= Geraldine Hemus =

New Zealand lawyer (1876–1969)

Geraldine Marian Hemus (11 November 1876 – 11 January 1969) was a New Zealand lawyer. She was the third woman in New Zealand to be admitted to the bar to practise law as a barrister and solicitor. Hemus also held positions with the National Council of Women of New Zealand and was a prominent member of the Auckland Theosophical Society.

== Early life ==
Hemus was born in Auckland on 11 November 1876, to Charles Hemus (a photographer) and Gertrude Evangeline Edger (a sister of Kate Edger, the first woman New Zealand to earn a university degree in New Zealand). Both her parents were immigrants from England and highly involved in theosophy. Their family home in Ponsonby was a centre for discussion and educational groups.

Hemus was educated at Ponsonby College, passing the matriculation examination in 1893 and the Senior Civil Servants Examination in 1895. She also studied shorthand with the Auckland Shorthand Writers' Association. Hemus went on to study law at Auckland University College.

== Career ==
In 1898, she became an articled clerk with Christopher James Parr, a sole practitioner. She was the first woman in Auckland to hold such a position. She later moved to work with the firm Neumegen and Elliott. Hemus was admitted as a barrister and solicitor on 15 February 1907. At some point she left Neumegen's firm and opened a sole practitioner's office.

Hemus was treasurer of the Auckland branch of the National Council of Women for most of the 1930s, and held the position of branch President from 1938 to 1941. In 1940, in her role as president, she sent a letter to Justice Minister HGR Mason, recommending the appointment of women associates in Magistrates' Courts for domestic proceedings.

Hemus also served as treasurer for the New Zealand executive of the Theosophical Society.
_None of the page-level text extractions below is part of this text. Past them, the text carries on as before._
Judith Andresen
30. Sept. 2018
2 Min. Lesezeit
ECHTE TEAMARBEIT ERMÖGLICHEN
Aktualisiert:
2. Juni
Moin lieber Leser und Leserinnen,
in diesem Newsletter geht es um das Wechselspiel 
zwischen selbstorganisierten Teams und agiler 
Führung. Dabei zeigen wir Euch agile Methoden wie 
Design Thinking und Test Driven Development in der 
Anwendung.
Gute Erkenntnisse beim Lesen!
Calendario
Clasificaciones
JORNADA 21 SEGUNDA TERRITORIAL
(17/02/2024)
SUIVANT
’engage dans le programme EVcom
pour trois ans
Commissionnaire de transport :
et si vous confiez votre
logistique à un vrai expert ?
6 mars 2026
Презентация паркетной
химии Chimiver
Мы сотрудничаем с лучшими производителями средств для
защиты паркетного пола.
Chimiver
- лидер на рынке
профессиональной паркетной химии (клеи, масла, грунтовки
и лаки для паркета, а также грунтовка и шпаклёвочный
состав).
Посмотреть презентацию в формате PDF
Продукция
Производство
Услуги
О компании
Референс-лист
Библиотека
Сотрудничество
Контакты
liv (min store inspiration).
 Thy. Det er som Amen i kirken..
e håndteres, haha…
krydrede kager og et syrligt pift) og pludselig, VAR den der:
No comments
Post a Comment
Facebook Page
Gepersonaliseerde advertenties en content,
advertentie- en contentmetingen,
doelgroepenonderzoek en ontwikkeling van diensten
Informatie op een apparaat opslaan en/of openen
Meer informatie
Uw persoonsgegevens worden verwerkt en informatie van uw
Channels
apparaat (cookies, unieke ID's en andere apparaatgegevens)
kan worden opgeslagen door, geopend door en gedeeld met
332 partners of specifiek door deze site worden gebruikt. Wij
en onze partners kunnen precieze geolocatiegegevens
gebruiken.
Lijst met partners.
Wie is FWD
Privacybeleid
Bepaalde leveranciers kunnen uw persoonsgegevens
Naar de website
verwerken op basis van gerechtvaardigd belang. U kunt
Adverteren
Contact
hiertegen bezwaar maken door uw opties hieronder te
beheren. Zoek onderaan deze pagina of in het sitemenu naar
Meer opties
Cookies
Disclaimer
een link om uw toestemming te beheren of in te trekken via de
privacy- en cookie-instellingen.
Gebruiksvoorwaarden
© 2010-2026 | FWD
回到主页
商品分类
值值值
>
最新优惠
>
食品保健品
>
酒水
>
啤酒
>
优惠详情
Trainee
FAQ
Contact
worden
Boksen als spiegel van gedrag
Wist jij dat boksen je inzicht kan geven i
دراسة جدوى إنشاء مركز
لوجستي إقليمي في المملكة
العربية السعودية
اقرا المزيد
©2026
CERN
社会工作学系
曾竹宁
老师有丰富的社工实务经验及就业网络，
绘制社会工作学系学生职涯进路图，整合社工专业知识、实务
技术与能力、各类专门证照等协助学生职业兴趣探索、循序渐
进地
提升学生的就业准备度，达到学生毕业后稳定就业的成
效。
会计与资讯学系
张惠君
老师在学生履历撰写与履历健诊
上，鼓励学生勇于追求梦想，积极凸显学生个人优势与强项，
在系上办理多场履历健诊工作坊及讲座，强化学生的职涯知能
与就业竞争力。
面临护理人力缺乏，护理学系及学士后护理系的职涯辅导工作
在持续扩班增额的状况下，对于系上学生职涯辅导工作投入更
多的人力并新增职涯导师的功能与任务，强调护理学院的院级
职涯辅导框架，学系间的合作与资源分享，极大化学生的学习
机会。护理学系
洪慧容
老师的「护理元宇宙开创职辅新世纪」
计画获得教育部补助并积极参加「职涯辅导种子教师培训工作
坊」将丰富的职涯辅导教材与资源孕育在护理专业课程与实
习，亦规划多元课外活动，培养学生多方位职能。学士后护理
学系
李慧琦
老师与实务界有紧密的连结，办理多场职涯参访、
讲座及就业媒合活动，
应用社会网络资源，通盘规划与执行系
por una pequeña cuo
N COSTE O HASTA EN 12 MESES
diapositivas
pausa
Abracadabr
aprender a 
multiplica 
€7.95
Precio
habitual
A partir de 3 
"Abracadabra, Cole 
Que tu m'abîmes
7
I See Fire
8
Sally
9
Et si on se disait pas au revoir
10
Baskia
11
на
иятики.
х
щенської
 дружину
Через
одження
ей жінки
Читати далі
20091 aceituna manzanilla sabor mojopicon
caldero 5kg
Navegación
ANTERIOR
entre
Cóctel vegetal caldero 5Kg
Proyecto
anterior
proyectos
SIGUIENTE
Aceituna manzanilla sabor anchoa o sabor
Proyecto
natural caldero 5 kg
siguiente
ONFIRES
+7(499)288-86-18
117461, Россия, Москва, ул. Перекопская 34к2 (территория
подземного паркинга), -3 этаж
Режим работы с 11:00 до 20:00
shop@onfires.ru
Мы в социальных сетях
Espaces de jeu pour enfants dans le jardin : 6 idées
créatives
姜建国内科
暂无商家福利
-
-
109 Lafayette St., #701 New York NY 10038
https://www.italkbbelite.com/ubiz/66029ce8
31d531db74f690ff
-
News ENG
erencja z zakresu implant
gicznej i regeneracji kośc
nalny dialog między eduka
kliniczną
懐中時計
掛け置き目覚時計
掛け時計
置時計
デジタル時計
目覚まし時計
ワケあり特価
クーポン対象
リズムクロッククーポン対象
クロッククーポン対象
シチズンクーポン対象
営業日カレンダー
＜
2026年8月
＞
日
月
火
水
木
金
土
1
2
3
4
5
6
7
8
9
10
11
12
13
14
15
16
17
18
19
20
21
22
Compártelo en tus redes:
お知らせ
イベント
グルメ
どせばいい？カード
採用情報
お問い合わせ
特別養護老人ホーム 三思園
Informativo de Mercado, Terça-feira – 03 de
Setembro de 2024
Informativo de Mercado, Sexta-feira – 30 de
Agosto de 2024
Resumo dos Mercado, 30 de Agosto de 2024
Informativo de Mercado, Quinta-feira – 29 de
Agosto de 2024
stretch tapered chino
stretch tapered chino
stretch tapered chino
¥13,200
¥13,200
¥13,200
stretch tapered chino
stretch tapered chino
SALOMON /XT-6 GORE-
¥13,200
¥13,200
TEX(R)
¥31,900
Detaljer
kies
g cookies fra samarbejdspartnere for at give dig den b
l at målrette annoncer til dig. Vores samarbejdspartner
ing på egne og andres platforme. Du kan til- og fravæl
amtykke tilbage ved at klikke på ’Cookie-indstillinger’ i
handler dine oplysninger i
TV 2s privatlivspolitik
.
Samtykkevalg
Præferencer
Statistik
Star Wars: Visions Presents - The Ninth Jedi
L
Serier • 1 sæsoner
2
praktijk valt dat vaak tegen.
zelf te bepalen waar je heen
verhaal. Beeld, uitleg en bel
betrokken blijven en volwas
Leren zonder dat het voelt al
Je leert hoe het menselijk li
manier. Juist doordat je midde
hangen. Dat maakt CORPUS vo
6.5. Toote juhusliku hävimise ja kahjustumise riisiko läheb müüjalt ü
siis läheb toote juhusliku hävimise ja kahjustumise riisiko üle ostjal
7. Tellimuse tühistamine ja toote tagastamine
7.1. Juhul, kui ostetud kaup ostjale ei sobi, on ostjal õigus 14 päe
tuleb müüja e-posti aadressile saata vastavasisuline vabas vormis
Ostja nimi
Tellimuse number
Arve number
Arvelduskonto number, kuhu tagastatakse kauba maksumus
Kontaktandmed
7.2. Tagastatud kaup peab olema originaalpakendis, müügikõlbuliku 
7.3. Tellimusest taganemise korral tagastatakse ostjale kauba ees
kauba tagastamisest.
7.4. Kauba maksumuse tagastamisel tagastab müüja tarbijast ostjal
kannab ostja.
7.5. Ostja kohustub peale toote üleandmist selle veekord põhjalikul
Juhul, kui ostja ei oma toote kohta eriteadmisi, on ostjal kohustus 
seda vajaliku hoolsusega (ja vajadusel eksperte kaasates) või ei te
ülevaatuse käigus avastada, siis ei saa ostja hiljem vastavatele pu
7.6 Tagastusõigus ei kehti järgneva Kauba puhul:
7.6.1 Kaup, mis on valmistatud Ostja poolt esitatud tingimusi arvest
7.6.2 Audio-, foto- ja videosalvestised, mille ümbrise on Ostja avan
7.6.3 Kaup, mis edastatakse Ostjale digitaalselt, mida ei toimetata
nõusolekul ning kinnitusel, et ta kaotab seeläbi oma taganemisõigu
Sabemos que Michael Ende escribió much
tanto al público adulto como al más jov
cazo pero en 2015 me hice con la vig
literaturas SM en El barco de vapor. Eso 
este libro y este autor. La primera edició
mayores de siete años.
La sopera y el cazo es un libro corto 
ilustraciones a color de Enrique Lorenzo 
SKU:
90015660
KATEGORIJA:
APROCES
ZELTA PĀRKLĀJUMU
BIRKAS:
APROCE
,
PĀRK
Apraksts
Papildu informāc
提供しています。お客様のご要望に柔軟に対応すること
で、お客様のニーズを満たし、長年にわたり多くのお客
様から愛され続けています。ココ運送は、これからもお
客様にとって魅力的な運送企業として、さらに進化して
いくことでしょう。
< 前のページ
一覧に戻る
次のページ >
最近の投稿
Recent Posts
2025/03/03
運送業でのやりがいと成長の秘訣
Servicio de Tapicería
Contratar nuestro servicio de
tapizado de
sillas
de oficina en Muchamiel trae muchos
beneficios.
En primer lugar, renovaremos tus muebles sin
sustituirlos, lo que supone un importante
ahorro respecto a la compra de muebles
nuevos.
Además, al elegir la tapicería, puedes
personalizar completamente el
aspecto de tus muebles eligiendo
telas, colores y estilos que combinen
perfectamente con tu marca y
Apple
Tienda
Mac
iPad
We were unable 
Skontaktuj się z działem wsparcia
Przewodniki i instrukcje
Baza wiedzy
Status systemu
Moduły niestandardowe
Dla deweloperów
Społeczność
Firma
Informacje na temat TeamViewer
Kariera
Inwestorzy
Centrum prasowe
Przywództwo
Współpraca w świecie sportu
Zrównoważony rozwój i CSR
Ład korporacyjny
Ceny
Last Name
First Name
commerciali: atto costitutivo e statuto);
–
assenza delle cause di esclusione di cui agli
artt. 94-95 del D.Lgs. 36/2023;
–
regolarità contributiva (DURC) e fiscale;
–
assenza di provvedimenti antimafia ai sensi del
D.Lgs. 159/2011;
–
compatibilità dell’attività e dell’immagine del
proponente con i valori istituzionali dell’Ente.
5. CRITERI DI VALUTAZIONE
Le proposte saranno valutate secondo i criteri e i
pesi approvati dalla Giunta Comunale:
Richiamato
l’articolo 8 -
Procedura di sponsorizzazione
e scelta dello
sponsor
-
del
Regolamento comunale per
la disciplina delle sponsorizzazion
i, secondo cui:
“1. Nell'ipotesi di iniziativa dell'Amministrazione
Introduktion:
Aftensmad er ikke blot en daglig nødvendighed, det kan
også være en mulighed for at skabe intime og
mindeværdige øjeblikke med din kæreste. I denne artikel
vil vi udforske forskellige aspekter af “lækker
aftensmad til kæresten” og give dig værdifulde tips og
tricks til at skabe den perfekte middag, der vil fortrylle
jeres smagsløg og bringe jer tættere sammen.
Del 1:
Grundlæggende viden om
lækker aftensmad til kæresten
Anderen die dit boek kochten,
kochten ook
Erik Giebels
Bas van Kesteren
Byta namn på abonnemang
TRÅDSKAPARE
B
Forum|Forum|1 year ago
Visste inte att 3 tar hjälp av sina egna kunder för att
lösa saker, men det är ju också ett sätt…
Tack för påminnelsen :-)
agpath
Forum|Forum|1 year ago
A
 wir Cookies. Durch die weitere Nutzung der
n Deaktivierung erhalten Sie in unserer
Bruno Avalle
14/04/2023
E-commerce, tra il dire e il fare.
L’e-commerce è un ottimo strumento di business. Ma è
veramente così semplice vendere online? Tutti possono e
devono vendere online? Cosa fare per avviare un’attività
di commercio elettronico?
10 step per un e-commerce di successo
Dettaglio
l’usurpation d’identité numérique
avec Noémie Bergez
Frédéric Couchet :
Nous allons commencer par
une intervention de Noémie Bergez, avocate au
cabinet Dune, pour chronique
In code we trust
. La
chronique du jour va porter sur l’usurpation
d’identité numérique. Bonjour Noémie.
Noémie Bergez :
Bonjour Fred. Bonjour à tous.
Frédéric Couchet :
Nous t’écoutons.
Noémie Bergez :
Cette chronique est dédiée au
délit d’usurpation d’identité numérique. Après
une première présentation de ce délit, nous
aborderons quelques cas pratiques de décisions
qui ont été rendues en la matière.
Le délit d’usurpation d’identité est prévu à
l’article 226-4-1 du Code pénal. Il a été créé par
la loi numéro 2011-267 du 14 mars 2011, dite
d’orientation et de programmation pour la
She often spoke at the Theosophical Society public lectures, on topics such as "The Power of Thought", "Justice or Mercy, Which?", "The change that we call death", and "Prohibition: Some points of view". She was instrumental in the establishment of the Vasanta Garden School, which opened in Epsom in 1919, and was based on theosophical ideas of education. She continued as President of the Vasanta Garden School Trust Board during the 1930s.